Work required:
Transcribe the data that follows precisely, omitting nothing.

Extracted material:

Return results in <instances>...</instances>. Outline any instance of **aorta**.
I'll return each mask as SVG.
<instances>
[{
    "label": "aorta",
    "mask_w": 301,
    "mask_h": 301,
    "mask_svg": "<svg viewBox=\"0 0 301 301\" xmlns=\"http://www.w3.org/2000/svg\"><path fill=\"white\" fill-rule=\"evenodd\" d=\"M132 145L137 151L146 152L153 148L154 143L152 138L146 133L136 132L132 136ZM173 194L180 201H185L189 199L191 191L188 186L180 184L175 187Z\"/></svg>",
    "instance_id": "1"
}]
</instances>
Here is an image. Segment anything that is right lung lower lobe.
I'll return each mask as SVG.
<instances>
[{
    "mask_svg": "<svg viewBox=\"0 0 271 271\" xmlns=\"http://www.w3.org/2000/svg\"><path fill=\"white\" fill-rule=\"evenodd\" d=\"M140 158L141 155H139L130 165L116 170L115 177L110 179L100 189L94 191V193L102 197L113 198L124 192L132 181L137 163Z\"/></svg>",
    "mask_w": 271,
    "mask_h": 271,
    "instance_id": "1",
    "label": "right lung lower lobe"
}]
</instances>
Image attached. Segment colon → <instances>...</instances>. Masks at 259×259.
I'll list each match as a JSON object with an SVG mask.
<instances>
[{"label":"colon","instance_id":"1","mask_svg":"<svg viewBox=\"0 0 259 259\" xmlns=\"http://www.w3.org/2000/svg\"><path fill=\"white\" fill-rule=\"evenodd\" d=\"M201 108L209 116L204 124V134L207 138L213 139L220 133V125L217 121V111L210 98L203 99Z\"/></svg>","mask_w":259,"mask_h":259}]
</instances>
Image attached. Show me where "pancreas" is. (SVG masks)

Task output:
Return results in <instances>...</instances>. Outline any instance of **aorta**.
I'll return each mask as SVG.
<instances>
[{
    "label": "aorta",
    "mask_w": 301,
    "mask_h": 301,
    "mask_svg": "<svg viewBox=\"0 0 301 301\" xmlns=\"http://www.w3.org/2000/svg\"><path fill=\"white\" fill-rule=\"evenodd\" d=\"M132 145L137 151L146 152L153 148L154 143L152 138L146 133L136 132L132 136ZM173 194L180 201H185L189 199L191 191L188 186L180 184L175 187Z\"/></svg>",
    "instance_id": "1"
}]
</instances>
Here is an image. Segment anything that is right lung lower lobe.
I'll return each mask as SVG.
<instances>
[{
    "mask_svg": "<svg viewBox=\"0 0 271 271\" xmlns=\"http://www.w3.org/2000/svg\"><path fill=\"white\" fill-rule=\"evenodd\" d=\"M140 158L141 155H139L130 165L116 170L115 177L110 179L100 189L94 191V193L102 197L113 198L124 192L132 181L137 163Z\"/></svg>",
    "mask_w": 271,
    "mask_h": 271,
    "instance_id": "1",
    "label": "right lung lower lobe"
}]
</instances>
Image attached. Segment colon → <instances>...</instances>. Masks at 259×259.
I'll list each match as a JSON object with an SVG mask.
<instances>
[{"label":"colon","instance_id":"1","mask_svg":"<svg viewBox=\"0 0 259 259\" xmlns=\"http://www.w3.org/2000/svg\"><path fill=\"white\" fill-rule=\"evenodd\" d=\"M201 108L209 116L204 124V134L207 138L213 139L220 133V125L217 121V111L210 98L203 99Z\"/></svg>","mask_w":259,"mask_h":259}]
</instances>
Image attached. Show me where "pancreas" is. (SVG masks)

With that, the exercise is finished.